## Dataset excerpts:
◇ ◇ ◇

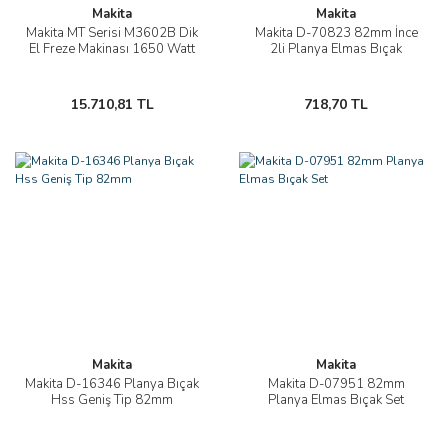
Makita
Makita
Makita MT Serisi M3602B Dik
Makita D-70823 82mm İnce
El Freze Makinası 1650 Watt
2li Planya Elmas Bıçak
15.710,81 TL
718,70 TL
Makita
Makita
Makita D-16346 Planya Bıçak
Makita D-07951 82mm
Hss Geniş Tip 82mm
Planya Elmas Bıçak Set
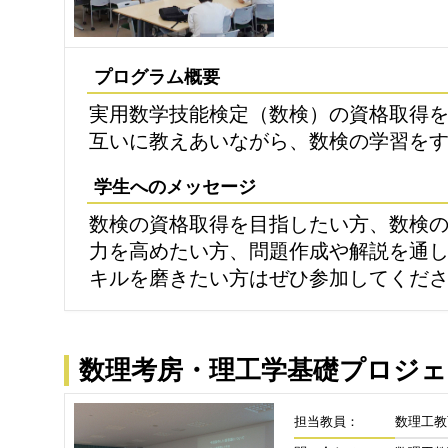
プログラム概要
実用数学技能検定（数検）の資格取得
互いに教えあいながら、数検の学習を
学生へのメッセージ
数検の資格取得を目指したい方、数検
力を高めたい方、問題作成や解説を通
キルを磨きたい方はぜひ参加してくだ
数理考房・理工学基礎プロジ
担当教員：
数理工教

◇ ◇ ◇

## Task statement:
Exercise for the records above: copy only the lines from the one with "Makita D-70823 82mm İnce" to the one with "数理考房・理工学基礎プロジ", both ends kept, and drop the pictures.

## Written reply:
Makita D-70823 82mm İnce
El Freze Makinası 1650 Watt
2li Planya Elmas Bıçak
15.710,81 TL
718,70 TL
Makita
Makita
Makita D-16346 Planya Bıçak
Makita D-07951 82mm
Hss Geniş Tip 82mm
Planya Elmas Bıçak Set
プログラム概要
実用数学技能検定（数検）の資格取得
互いに教えあいながら、数検の学習を
学生へのメッセージ
数検の資格取得を目指したい方、数検
力を高めたい方、問題作成や解説を通
キルを磨きたい方はぜひ参加してくだ
数理考房・理工学基礎プロジ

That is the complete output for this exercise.